Morgenthau, whose base in New York makes him one of the country’s premier experts on international financial transactions (especially those of the unsavory kind), charged that Iran and Venezuela are establishing “a cozy financial, political, and military partnership” that is “rooted in a shared anti-American rhetoric and policy.” “The Iranians,” he said, “calculating and clever in their diplomatic relations, have found the perfect ally in Venezuela. Venezuela has an established financial system that, with Chávez’s help, can be exploited to avoid economic sanctions. As well, its geographic location is ideal for building and storing weapons of mass destruction far away from Middle Eastern states threatened by Iran’s ambition and from the eyes of the international community.” He said, “Now is the time for policies and actions in order to ensure that the partnership produces no poisonous fruit.”
As if on cue, two days after Morgenthau’s speech, the tiny principality of Andorra announced the freezing of bank accounts of several individuals said to have close ties to Chávez as part of an international investigation into terrorism financing. The move came amid a U.S. Treasury Department investigation of accounts and financial activity linked to Chávez family members and Venezuelan government officials, according to an Andorran newspaper. The paper said the bank accounts, in Miami, Panama, China and Andorra, could be used to transfer funds to terrorist groups including the Revolutionary Armed Forces of Colombia, Hezbollah, Hamas, and ETA.
Another recent worrying development is Chávez’s admission that Iran is helping Venezuela explore for uranium. According to a new paper from my colleague Ambassador Roger Noriega, a Canadian uranium exploration company, U308 Corp, recorded a substantial source of uranium in the border region between Guyana and Venezuela. It just so happens that Iranian companies and others with Middle Eastern backgrounds now operate mines, a “tractor factory,” and a cement plant in the same area; at least two of these facilities have direct access to the navigable Orinoco River, which provides a ready route to the Atlantic Ocean.
Chávez’s assurances that he would only use nuclear energy for peaceful means ring somewhat hollow when you consider yet another incident earlier this year where Turkish authorities seized cargo headed from Iran to Venezuela that contained lab equipment capable of producing explosives. The shipment was labeled “tractor parts” for the aforementioned “tractor factory.”
Complicating matters further for U.S. interests in the region is the fact that Chávez has used his friendly relations with other like-minded radicals to gain further entrée for the Iranians in the Americas. Iran has signed trade, investment, and assistance deals — and, in some cases, weapons deals — with Bolivia, Ecuador, and Nicaragua. Even the Big Boy of Latin America, Brazil, has gotten into the act, defending Iran’s nuclear program and preparing to host Ahmadinejad on a state visit in late November 2009.
Fortunately, these issues and no doubt many more will be examined by House subcommittee members.
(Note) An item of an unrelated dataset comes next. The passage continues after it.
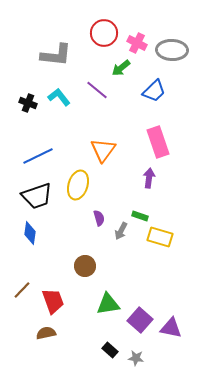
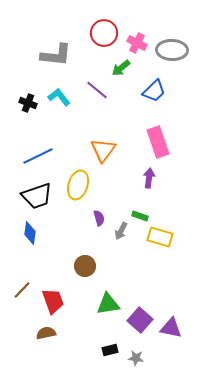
black rectangle: rotated 56 degrees counterclockwise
It is long past time to bring greater scrutiny to Iranian activities in the Western Hemisphere and develop appropriate responses. Continuing to investigate shady financial transactions and sanctioning perpetrators is a given, as well as working with our allies to monitor Iran’s trading relationships with countries in the hemisphere. But more is needed. For starters, the Obama administration should strengthen our relationships with those countries who aren’t interested in what Chávez and Ahmadinejad are selling, and that means seeking congressional approval for the Colombia and Panama free trade agreements that have lain dormant since January. It should also breathe new life into the Pathways for Prosperity in the Americas initiative, a group of 14 hemispheric countries working together to extend the benefits of free trade throughout their societies. The point is the vast majority of Latin Americans are loath to see their countries getting involved in contentious global controversies in which they have no stake, but they need to see the United States visibly and actively promoting an alternative way forward.
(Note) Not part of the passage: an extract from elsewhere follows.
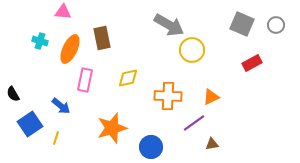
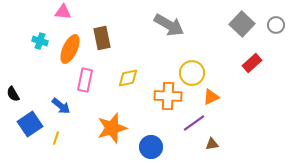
gray square: rotated 20 degrees clockwise
yellow circle: moved 23 px down
red rectangle: rotated 12 degrees counterclockwise
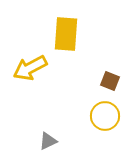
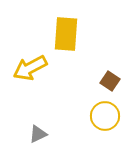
brown square: rotated 12 degrees clockwise
gray triangle: moved 10 px left, 7 px up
Granted, the administration’s foreign-policy plate continues to be full with pressing matters. But when you recognize that the Iranian regime is playing for keeps, and that its Western Hemisphere strategy is an important part of its efforts to evade international scrutiny — and sanctions — regarding its nuclear program, then certainly its activities close to home merit more high-level attention and response.